- DESCRIPTION OF THE TASK -
Quote, word for word, every line starting at the line that contains "аккумуляторная" and ending with the last line of the records; include both of these lines and no others.

- DATA SHOWN -
· · · · · · ·
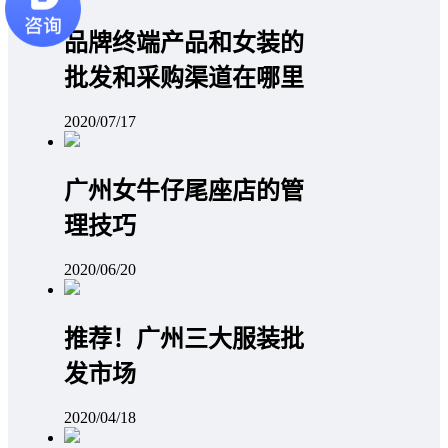
品牌终端产品和女装的
批发和采购渠道在哪里
2020/07/17
广州女牛仔尾座店的管
理技巧
2020/06/20
推荐！广州三大服装批
发市场
2020/04/18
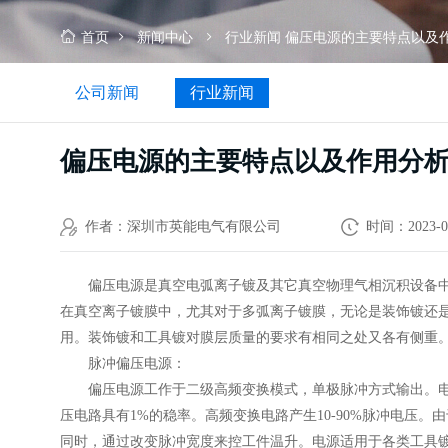
首页
新闻中心
行业新闻
偏压电源的主要特点以及
公司新闻
行业新闻
偏压电源的主要特点以及作用分
作者：深圳市英能电气有限公司
时间：2023-0
偏压电源是真空电弧离子镀及其它真空物理气相沉积设备中一
在真空离子镀膜中，尤其对于多弧离子镀膜，无论是装饰镀还
用。装饰镀和工具镀对膜层质量的要求有相同之处又各有侧重
脉冲偏压电源：
偏压电源工作于二级高频变换模式，单极脉冲方式输出。电
压电路具有1%的稳率。高频变换电路产生10-90%脉冲电压
同时，通过改变脉冲宽度来控工件温升。电源适用于各类工具镀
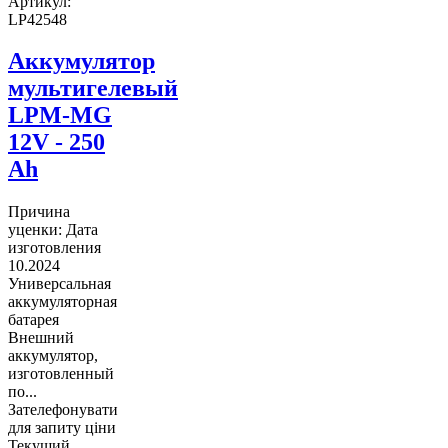
Артикул:
LP42548
Аккумулятор
мультигелевый
LPM-MG
12V - 250
Ah
Причина
уценки: Дата
изготовления
10.2024
Универсальная
аккумуляторная
батарея
Внешний
аккумулятор,
изготовленный
по...
Зателефонувати
для запиту ціни
Текущий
· · · · · · ·
- RESULT BELOW -
аккумуляторная
батарея
Внешний
аккумулятор,
изготовленный
по...
Зателефонувати
для запиту ціни
Текущий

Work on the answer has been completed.